A day in the life of ... Maja Lebar Bajec

21st June 2013 at 01:00
The English teacher at a high school in Ljubljana, Slovenia, tries to stir up debate and cause commotion among one passive group of teenagers but has to work hard to quieten down her next 'entertaining' class

The alarm clock goes off at 5.50am. My husband and I both commute and it takes us more than an hour to drive to Ljubljana. During the ride I mentally go through the day ahead, and when I get to school, the Gimnazija Ledina (Ledina High School), I read the lesson plans and run some errands. My first lesson today is not a real lesson but a parents' appointment.

The proper lessons begin after the morning break. The first one is with third grade (17-year-old) students, a class that is intriguing. They are due to hand in their first literary essay; I wonder how many of them will. The students changed dramatically last summer; in September it felt as if their energy had been drained away by some mysterious power. They are extremely passive, which I don't like. I miss debates and commotion. They can make me slightly drowsy. I need a lot of focus to get to my usual self before the next lesson begins.

After that, I teach two lessons of fourth grade (18-year-old) students, which means two lessons on more or less a similar topic. They are leaving in May and I think they are slowly becoming aware of the big things ahead of them. I like both fourth grade classes very much. We have always got on well.

These two lessons at a very high academic level are followed by two lessons of first grade students (15-year-olds).
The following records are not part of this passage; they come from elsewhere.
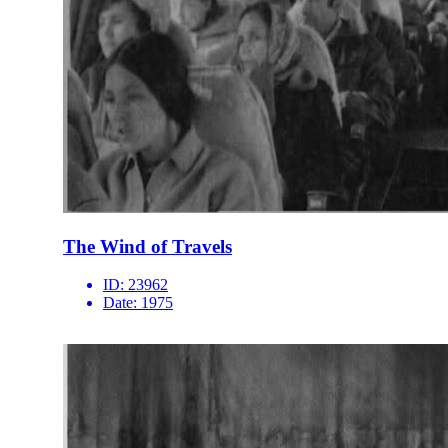
The Wind of Travels
ID:
23962
Date:
1975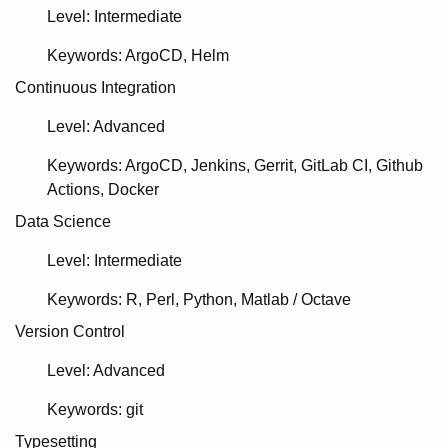
Level: Intermediate
Keywords
ArgoCD
Helm
Continuous Integration
Level: Advanced
Keywords
ArgoCD
Jenkins
Gerrit
GitLab CI
Github
Actions
Docker
Data Science
Level: Intermediate
Keywords
R
Perl
Python
Matlab / Octave
Version Control
Level: Advanced
Keywords
git
Typesetting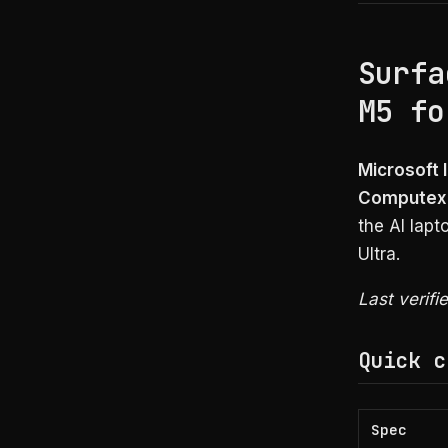
Surfa
M5 fo
Microsoft 
Computex
the AI lap
Ultra.
Last verifi
Quick c
Spec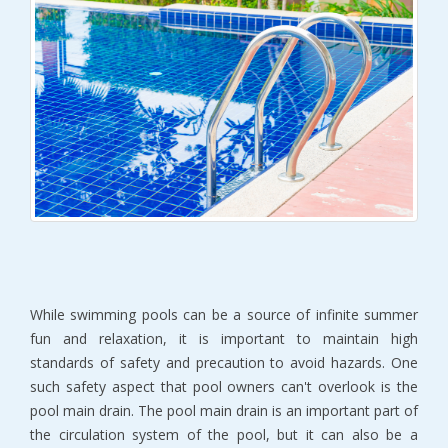
While swimming pools can be a source of infinite summer
fun and relaxation, it is important to maintain high
standards of safety and precaution to avoid hazards. One
such safety aspect that pool owners can't overlook is the
pool main drain. The pool main drain is an important part of
the circulation system of the pool, but it can also be a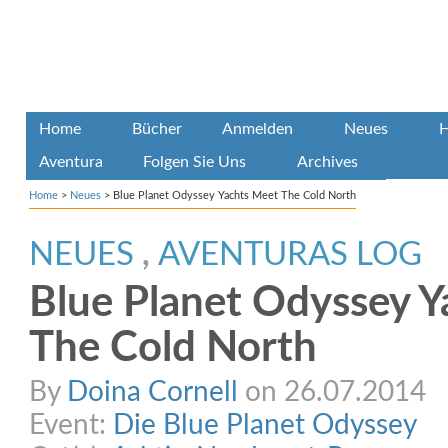
Home
Bücher
Anmelden
Neues
H
Aventura
Folgen Sie Uns
Archives
Home
>
Neues
>
Blue Planet Odyssey Yachts Meet The Cold North
NEUES
,
AVENTURAS LOG
Blue Planet Odyssey 
The Cold North
By
Doina Cornell
on 26.07.2014
Event:
Die Blue Planet Odyssey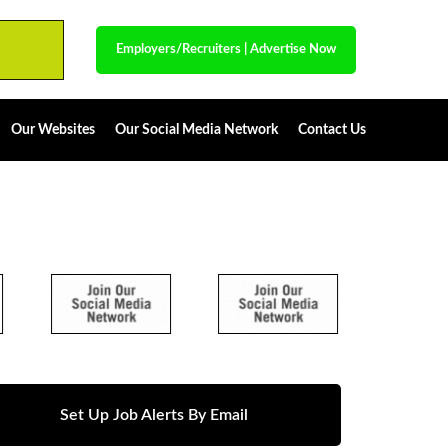
Employers/Recruiters
|
Advertise Now
Our Websites
Our Social Media Network
Contact Us
Set Up Job Alerts By Email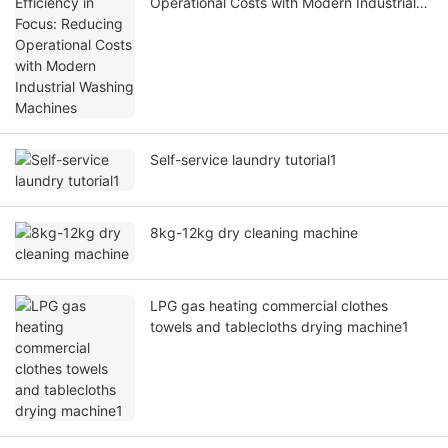
Operational Costs with Modern Industrial
Washing Machines
Self-service laundry tutorial1
8kg-12kg dry cleaning machine
LPG gas heating commercial clothes
towels and tablecloths drying machine1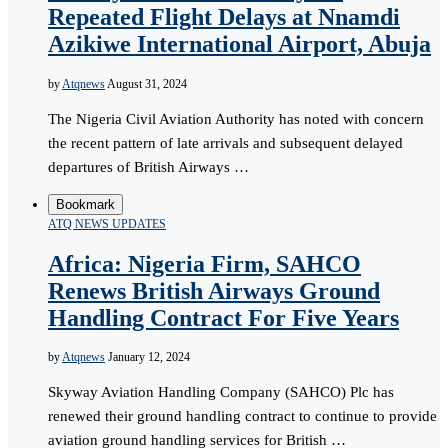
Repeated Flight Delays at Nnamdi
Azikiwe International Airport, Abuja
by
Atqnews
August 31, 2024
The Nigeria Civil Aviation Authority has noted with concern
the recent pattern of late arrivals and subsequent delayed
departures of British Airways …
Bookmark
ATQ NEWS UPDATES
Africa: Nigeria Firm, SAHCO
Renews British Airways Ground
Handling Contract For Five Years
by
Atqnews
January 12, 2024
Skyway Aviation Handling Company (SAHCO) Plc has
renewed their ground handling contract to continue to provide
aviation ground handling services for British …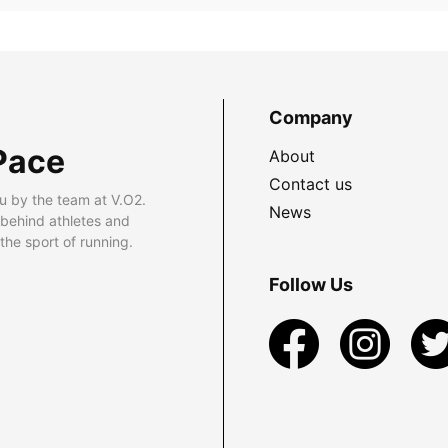
Company
Pace
About
Contact us
u by the team at V.O2.
News
 behind athletes and
he sport of running.
Follow Us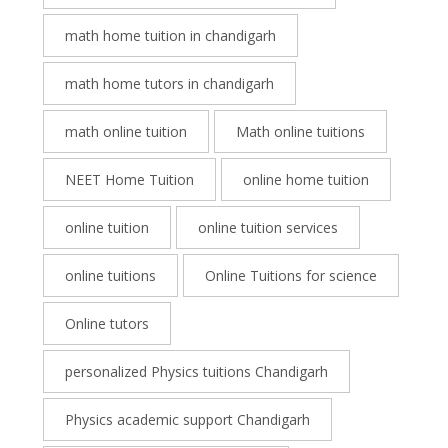
math home tuition in chandigarh
math home tutors in chandigarh
math online tuition
Math online tuitions
NEET Home Tuition
online home tuition
online tuition
online tuition services
online tuitions
Online Tuitions for science
Online tutors
personalized Physics tuitions Chandigarh
Physics academic support Chandigarh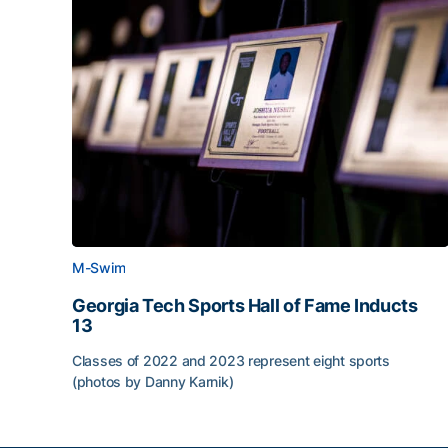
M-Swim
Georgia Tech Sports Hall of Fame Inducts
13
Classes of 2022 and 2023 represent eight sports
(photos by Danny Karnik)
Georgia Tech Sports Hall of Fame Inducts 13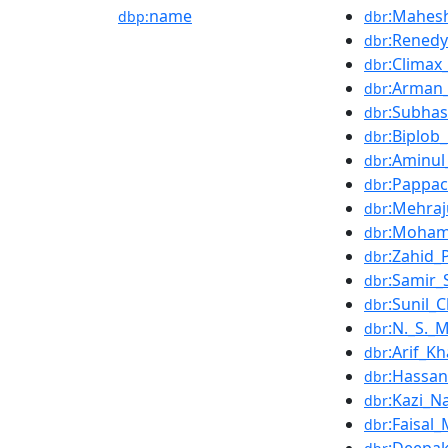
name
:Mahes
dbp:
dbr
:Renedy
dbr
:Climax
dbr
:Arman_
dbr
:Subha
dbr
:Biplob
dbr
:Aminul
dbr
:Pappa
dbr
:Mehra
dbr
:Mohamm
dbr
:Zahid
dbr
:Samir_
dbr
:Sunil_C
dbr
:N._S._
dbr
:Arif_K
dbr
:Hassa
dbr
:Kazi_Na
dbr
:Faisa
dbr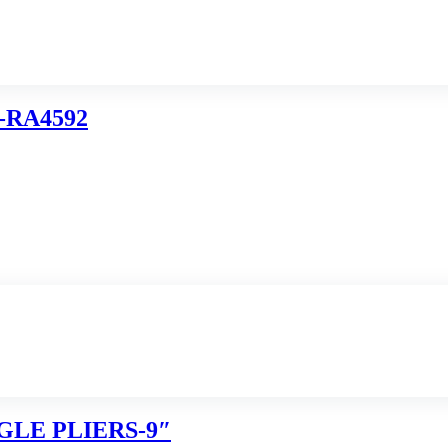
-RA4592
GLE PLIERS-9″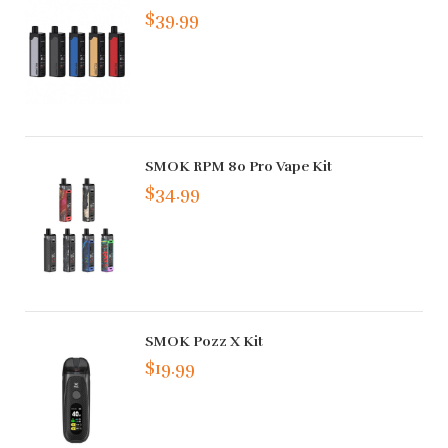
$39.99
SMOK RPM 80 Pro Vape Kit
$34.99
SMOK Pozz X Kit
$19.99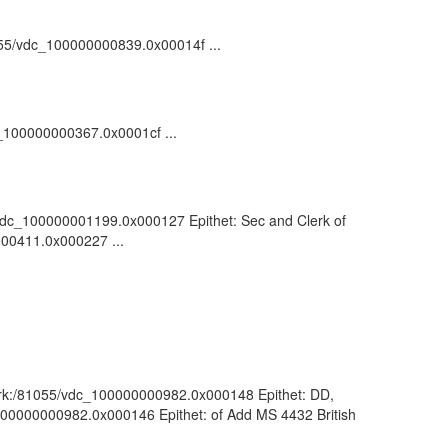
81055/vdc_100000000839.0x00014f ...
dc_100000000367.0x0001cf ...
55/vdc_100000001199.0x000127 Epithet: Sec and Clerk of
000411.0x000227 ...
 : ark:/81055/vdc_100000000982.0x000148 Epithet: DD,
c_100000000982.0x000146 Epithet: of Add MS 4432 British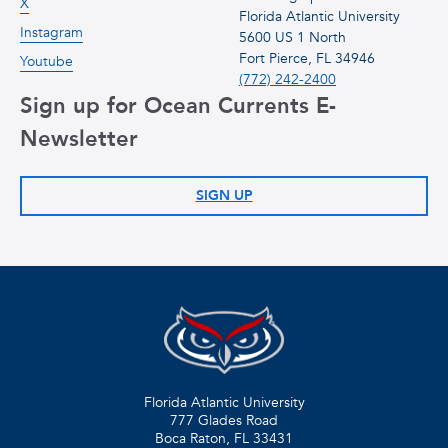
X
Florida Atlantic University
Instagram
5600 US 1 North
Fort Pierce, FL 34946
Youtube
(772) 242-2400
Sign up for Ocean Currents E-
Newsletter
SIGN UP
Florida Atlantic University
777 Glades Road
Boca Raton, FL
33431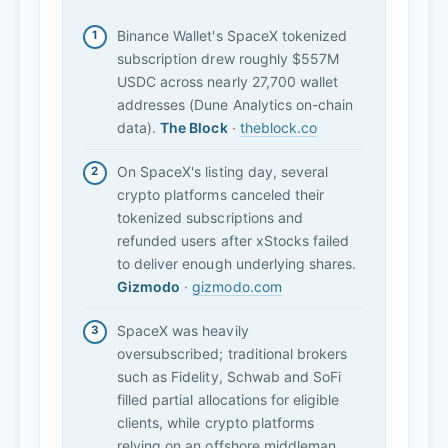
Binance Wallet's SpaceX tokenized
subscription drew roughly $557M
USDC across nearly 27,700 wallet
addresses (Dune Analytics on-chain
data).
The Block
·
theblock.co
On SpaceX's listing day, several
crypto platforms canceled their
tokenized subscriptions and
refunded users after xStocks failed
to deliver enough underlying shares.
Gizmodo
·
gizmodo.com
SpaceX was heavily
oversubscribed; traditional brokers
such as Fidelity, Schwab and SoFi
filled partial allocations for eligible
clients, while crypto platforms
relying on an offshore middleman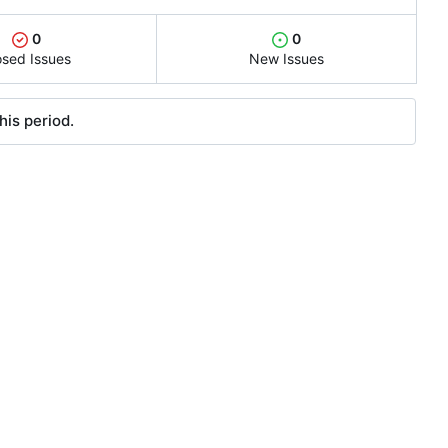
0
0
osed Issues
New Issues
his period.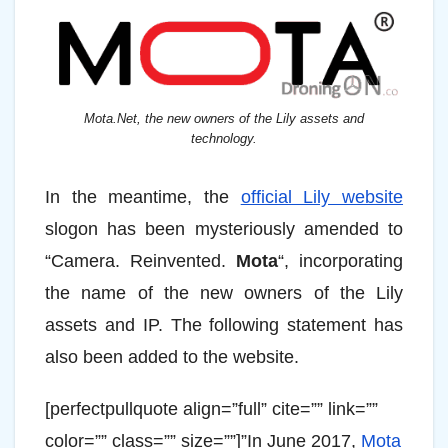
Mota.Net, the new owners of the Lily assets and
technology.
In the meantime, the
official Lily website
slogon has been mysteriously amended to
“Camera. Reinvented.
Mota
“, incorporating
the name of the new owners of the Lily
assets and IP. The following statement has
also been added to the website.
[perfectpullquote align=”full” cite=”” link=””
color=”” class=”” size=””]”In June 2017,
Mota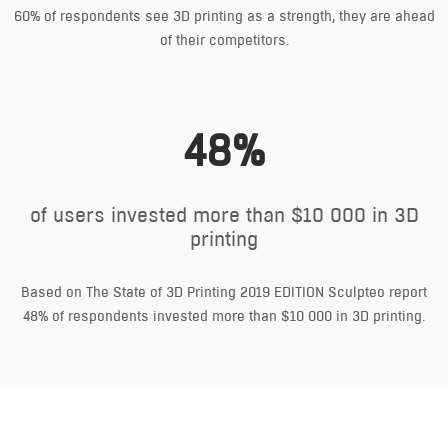
60% of respondents see 3D printing as a strength, they are ahead
of their competitors.
48%
of users invested more than $10 000 in 3D
printing
Based on The State of 3D Printing 2019 EDITION Sculpteo report
48% of respondents invested more than $10 000 in 3D printing.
First-graders are funny in a way, still quite naive, and the topics presented are basic.

The last lesson of the day is with my own class, which means we discuss all sorts of things before we start with English. This is their eighth period; they feel quite tired and I need some time to quieten them down. Nevertheless, I like these children very much; they are entertaining and honest.

I enjoy being in the classroom although the children can make me upset or frustrated. But if a few of them remember things I tell them, be it in a professional context or about life in general, then my goals have been accomplished.

The school day ends at 2.50pm. On the way home I collect my husband and if he does the driving I might doze off. If we are lucky, we get home just before 5pm. We have already had lunch in school so I hit the gym, go running or do something around the house. I don't feel well if I'm not active. I strongly believe that you can face the pressures of everyday life only if you are physically strong.

We usually have dinner at about 8pm. I have been blessed with this husband of mine - besides all other things, he is also an exquisite cook. Before dinner I plan for the following day, although I usually draft something the weekend before. I do some internet research, read professional articles and work on projects. Teaching has changed drastically in the past 14 years since I started work. There is a lot of paperwork.

Today I'm finished before dinner, though, which means I can actually sit down with a book of my choice or watch a film. I should be in bed by about 10pm; that, however, rarely happens.

All in all, this is a good day, with no substitute lesson or urgent things to take care of. It is not always like this, though. When there are tests or homework to read, I will sit for hours, late at night, all weekend. No visitors, no fun.